Certainly, much criticism can be made of the accuracy of these agencies’ pronouncements. Famously, they rated Enron at investment grade up until four days before that company went bankrupt in 2001, despite having plenty of knowledge of Enron’s precarious financial state. The major complaints are that the industry as a whole is too close to the major companies it assesses, is too powerful to be unregulated, is effectively operating an unrestricted licence to slander and is effectively operating as a monopoly (the two biggest agencies have over 80% of the market share). Although their profits are derived from charging the borrowers if a debtor refuses to pay, a big credit rating agency often issues a rating anyway. Consequently, this industry has a stranglehold over modern capitalism because our economic system is now based entirely on credit.

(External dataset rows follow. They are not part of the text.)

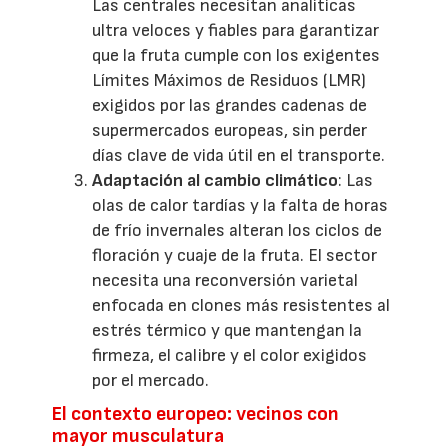
Las centrales necesitan analíticas
ultra veloces y fiables para garantizar
que la fruta cumple con los exigentes
Límites Máximos de Residuos (LMR)
exigidos por las grandes cadenas de
supermercados europeas, sin perder
días clave de vida útil en el transporte.
Adaptación al cambio climático
: Las
olas de calor tardías y la falta de horas
de frío invernales alteran los ciclos de
floración y cuaje de la fruta. El sector
necesita una reconversión varietal
enfocada en clones más resistentes al
estrés térmico y que mantengan la
firmeza, el calibre y el color exigidos
por el mercado.
El contexto europeo: vecinos con
mayor musculatura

Where does that leave the rest of us? Politically, we’re offered a choice across the globe, which can summed up as follows: you can live under one of the following political systems -
- Fascism – political control by a dictator is absolute and the people are at the mercy of psychopathic corporations and the military, e.g. Saudi Arabia
- Communism – political control by one party is absolute and the people are at the mercy of psychopathic corporations and the state, e.g. China
- Theocracy – political control by a clerical class is absolute and the people are the mercy of it, which comprises the state, e.g. Iran
- Anarchy – no-one can claim to have political control and the people are at the mercy of warlords, which may or may not include invading foreign powers. The people lack the benefits of an advanced economy e.g. Afghanistan
- Democracy – political control is managed by competing parties of public service managers of varying incompetence and the people are at the mercy of psychopathic corporations, e.g. the UK
Great choice eh? Clearly everybody’s preference is to live in a democracy. People have been laying down their lives for it around the world. At least it gives you the possibility of being able to restrain in the psychopathic corporations. Well, it would do if the politicians around the world had the spunk to coordinate attempts to restrain corporate power gone mad. In the early part of the twentieth century, there was such a political movement – the international trades unions and labour movements. The former part of this movement is still fighting its cause in many parts of the world but the political wing of it has died a slow lingering death here in the West. Arguably, it is still alive but it is receiving palliative care in a hospice being tended to by public relations experts – policy wonks who have never worked in their lives. Unsurprisingly, it is not expected to recover.
The few that openly blame capitalism for the exploitation of the earth and its people are regarded as being on the political fringe. I’m proud to be a member of one such group – the Green Party. We’ve only got the one MP at Westminster and control of only one council. That still puts us miles ahead of all the other anti-capitalist parties in the UK but also miles behind the apparently serious players in the national political debate. We’d be a much more serious force in the serious political debate if we could engage the support of the fairly large numbers of people who also wish to challenge capitalism in a constructive manner. Unfortunately most of those people either vote for the Labour Party, despite it having abandoned socialism as an embarassing creed from its more colourful past, or do not vote at all because they are under the luxurious illusion that by not voting they are somehow not responsible for the politics we get. Refusing to vote is antisocial.